Add a monitor to components

Overview

SUSE® Observability provides monitors out of the box, which provide monitoring on common issues that can occur in a Kubernetes cluster. It’s also possible to configure custom monitors for the metrics collected by SUSE® Observability or application metrics ingested from Prometheus.

Creating a monitor

Steps to create a monitor:

As an example the steps will add a monitor for the Replica counts of Kubernetes deployments.
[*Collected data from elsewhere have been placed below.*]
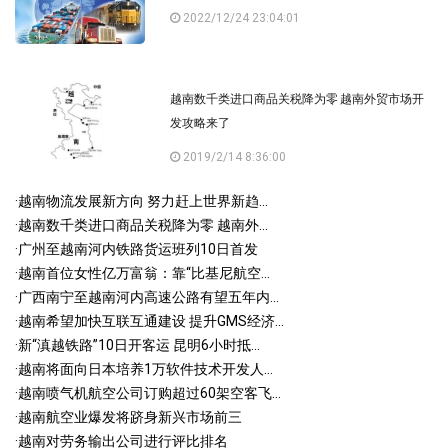
2022/12/24 23:04:01
越南数千类进口商品关税降为零 越南外贸市场开
发攻略来了
2019/2/14 8:36:00
·
越南物流发展新方向 努力赶上世界新趋...
·
越南数千类进口商品关税降为零 越南外...
·
广州至越南河内铁路货运班列10日首发
·
越南首位女性亿万富翁：靠“比基尼航空...
·
广西南宁至越南河内高速公路有望五年内...
·
越南希望加快互联互通建设 提升GMS经济...
·
新“滇越铁路”10日开客运 昆明6小时抵...
·
越南将面向日本培养1万软件技术开发人...
·
越南喷气机航空公司订购超过60架空客飞...
·
越南航空业爆发将跻身新兴市场前三
·
越南对劳务输出公司进行评比排名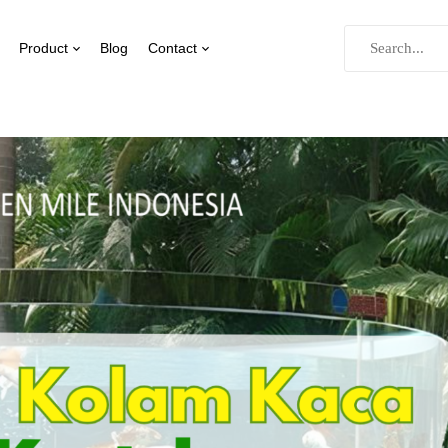
Product
Blog
Contact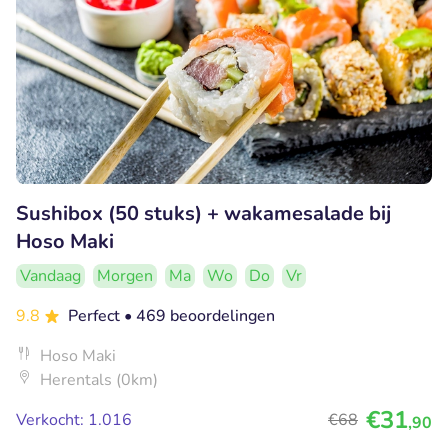
Sushibox (50 stuks) + wakamesalade bij
Hoso Maki
Vandaag
Morgen
Ma
Wo
Do
Vr
9.8
Perfect
• 469 beoordelingen
Hoso Maki
Herentals (0km)
€31
Verkocht: 1.016
€68
,90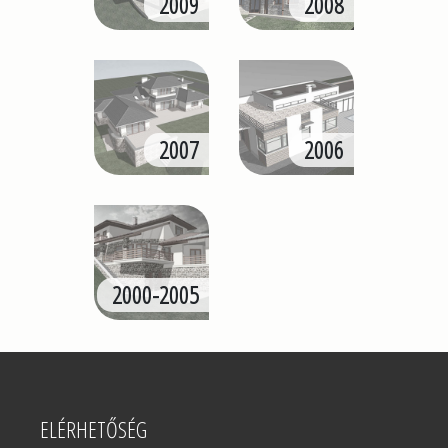
2009
2008
2007
2006
2000-2005
ELÉRHETŐSÉG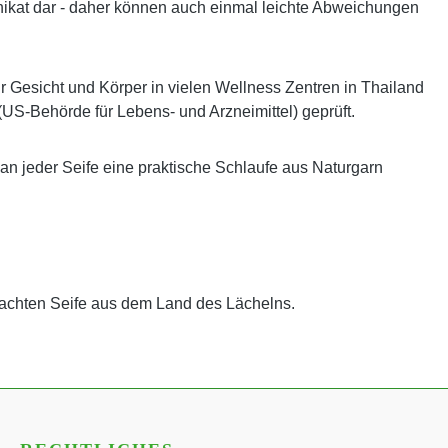
es Unikat dar - daher können auch einmal leichte Abweichungen
ür Gesicht und Körper in vielen Wellness Zentren in Thailand
(US-Behörde für Lebens- und Arzneimittel) geprüft.
 an jeder Seife eine praktische Schlaufe aus Naturgarn
achten Seife aus dem Land des Lächelns.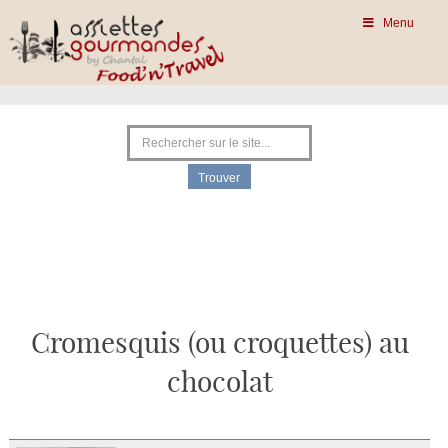
Menu
Cromesquis (ou croquettes) au
chocolat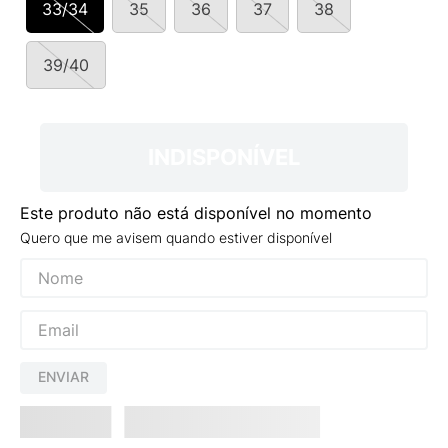
33/34
35
36
37
38
9
º
NEW 530
10
º
VANS TÊNIS VANS ULTRARANGE
39/40
INDISPONÍVEL
Este produto não está disponível no momento
Quero que me avisem quando estiver disponível
ENVIAR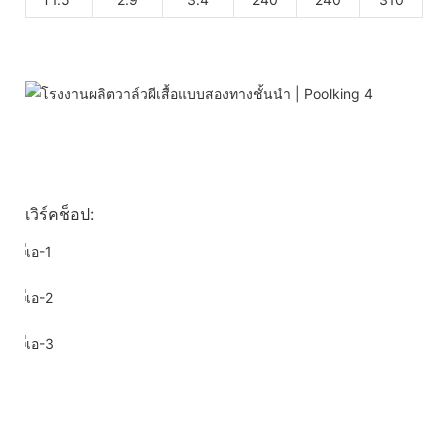
เวิร์คช็อป:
Write the outline of the monitor

Open the monitors.yaml YAML file of your StackPack in your favorite code editor to change it throughout this guide. You can use the CLI to Test Your StackPack.
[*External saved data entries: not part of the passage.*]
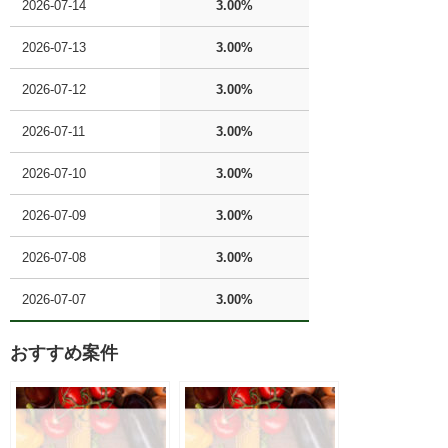
2026-07-14
3.00%
2026-07-13
3.00%
2026-07-12
3.00%
2026-07-11
3.00%
2026-07-10
3.00%
2026-07-09
3.00%
2026-07-08
3.00%
2026-07-07
3.00%
おすすめ案件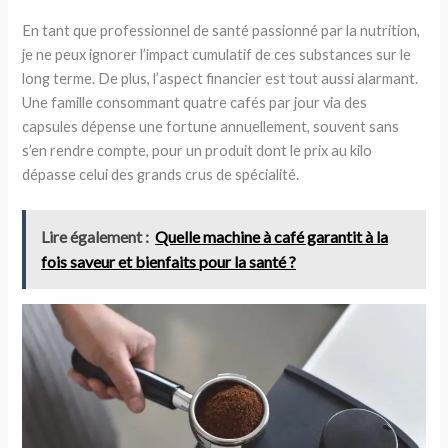
En tant que professionnel de santé passionné par la nutrition,
je ne peux ignorer l’impact cumulatif de ces substances sur le
long terme. De plus, l’aspect financier est tout aussi alarmant.
Une famille consommant quatre cafés par jour via des
capsules dépense une fortune annuellement, souvent sans
s’en rendre compte, pour un produit dont le prix au kilo
dépasse celui des grands crus de spécialité.
Lire également :
Quelle machine à café garantit à la
fois saveur et bienfaits pour la santé ?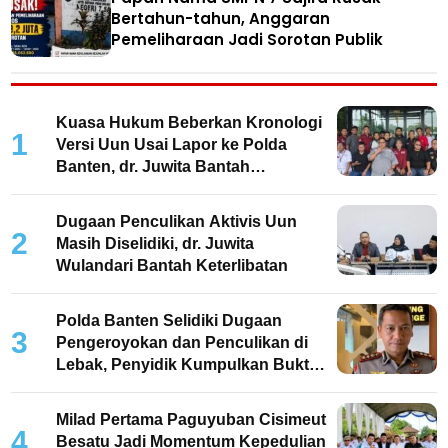
Bertahun-tahun, Anggaran
Pemeliharaan Jadi Sorotan Publik
Kuasa Hukum Beberkan Kronologi
1
Versi Uun Usai Lapor ke Polda
Banten, dr. Juwita Bantah
Keterlibatan
Dugaan Penculikan Aktivis Uun
2
Masih Diselidiki, dr. Juwita
Wulandari Bantah Keterlibatan
Polda Banten Selidiki Dugaan
3
Pengeroyokan dan Penculikan di
Lebak, Penyidik Kumpulkan Bukti
dan Periksa Saksi
Milad Pertama Paguyuban Cisimeut
4
Besatu Jadi Momentum Kepedulian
For example, this could be the start for a monitor which monitors the available replicas of a deployment:

- _type: Monitor
  arguments:
    metric:
      query: "kubernetes_state_deployment_replicas_available"
      unit: "short"
      aliasTemplate: "Deployment replicas"
    comparator: "LTE"
    threshold: 0.0
    failureState: "DEVIATING"
    urnTemplate:
  description: "Monitor whether a deployment has replicas.
  function: {{ get "urn:stackpack:kubernetes-v2:shared:monitor-function:threshold"  }}
  identifier: urn:stackpack:my-stackpack:monitor:deployment-has-replicas
  intervalSeconds: 30
  name: Deployment has replicas
  remediationHint:
  status: "ENABLED"
  tags:
  - "deployments"

The urnTemplate and remediationHint will be filled in the next steps.
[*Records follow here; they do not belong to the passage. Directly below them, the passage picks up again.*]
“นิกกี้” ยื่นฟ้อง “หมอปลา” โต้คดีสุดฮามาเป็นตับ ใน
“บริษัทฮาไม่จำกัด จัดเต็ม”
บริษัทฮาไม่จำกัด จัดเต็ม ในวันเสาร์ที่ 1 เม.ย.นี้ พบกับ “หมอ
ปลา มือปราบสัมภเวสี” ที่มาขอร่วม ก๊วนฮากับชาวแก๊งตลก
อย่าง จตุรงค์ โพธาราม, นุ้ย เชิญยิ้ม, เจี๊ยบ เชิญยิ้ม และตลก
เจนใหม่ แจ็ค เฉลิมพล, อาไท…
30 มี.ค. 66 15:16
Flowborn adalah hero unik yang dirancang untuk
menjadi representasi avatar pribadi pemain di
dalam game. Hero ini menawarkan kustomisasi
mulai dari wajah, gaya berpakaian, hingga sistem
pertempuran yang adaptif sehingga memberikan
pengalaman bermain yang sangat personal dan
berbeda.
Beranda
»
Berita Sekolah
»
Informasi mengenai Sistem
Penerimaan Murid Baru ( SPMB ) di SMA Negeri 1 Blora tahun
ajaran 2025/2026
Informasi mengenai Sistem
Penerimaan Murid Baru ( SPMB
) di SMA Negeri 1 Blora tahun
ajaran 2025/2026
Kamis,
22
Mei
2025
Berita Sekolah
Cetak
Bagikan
Bind the results of the monitor to the correct components

The results of a monitor need to be bound to components in SUSE® Observability, to be visible and usable. The result of a monitor is bound to a component using the component identifiers. Each component in SUSE® Observability has one or more identifiers that uniquely identify the component. To bind a result of a monitor to a component, it’s required to provide the urnTemplate. The urnTemplate substitutes the labels in the time series of the monitor result into the template, producing an identifier matching a component. This is best illustrated with the example:

The metric that’s used in this example is the kubernetes_state_deployment_replicas_available metric. Run the metric in the metric explorer to observe what labels are available on the time series:

The available replicas in the metric explorer

In the above table it’s shown the metric has labels like cluster_name, namespace and deployment.

Because the metric is observed on deployments, it’s most logical to bind the monitor results to deployment components. To do this, it’s required to understand how the identifiers for deployments are constructed:

  1. In the UI, navigate to the deployments view and select a single deployment.

  2. Open the Topology view, and click the deployment component.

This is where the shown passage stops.